= Brief =
Copy each line of the records that includes "produktu".

Stored records
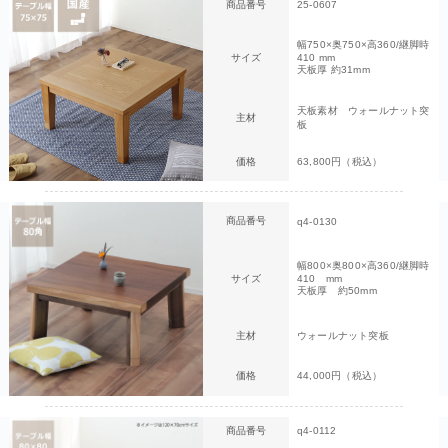
商品番号
25-0607
幅750×奥750×高360/継脚時
サイズ
410 mm
天板厚 約31mm
天板素材 ウォールナット突
主材
板
価格
63,800円（税込）
商品番号
q4-0130
幅800×奥800×高360/継脚時
サイズ
410 mm
天板厚 約50mm
主材
ウォールナット突板
価格
44,000円（税込）
商品番号
q4-0112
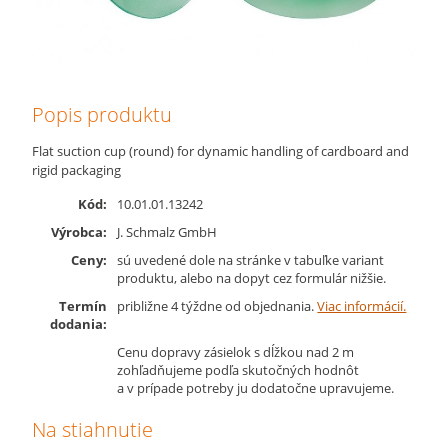
Popis produktu
Flat suction cup (round) for dynamic handling of cardboard and
rigid packaging
Kód:
10.01.01.13242
Výrobca:
J. Schmalz GmbH
Ceny:
sú uvedené dole na stránke v tabuľke variant
produktu, alebo na dopyt cez formulár nižšie.
Termín
približne 4 týždne od objednania.
Viac informácií.
dodania:
Cenu dopravy zásielok s dĺžkou nad 2 m
zohľadňujeme podľa skutočných hodnôt
a v prípade potreby ju dodatočne upravujeme.
Na stiahnutie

= Reply to the task =
Popis produktu
produktu, alebo na dopyt cez formulár nižšie.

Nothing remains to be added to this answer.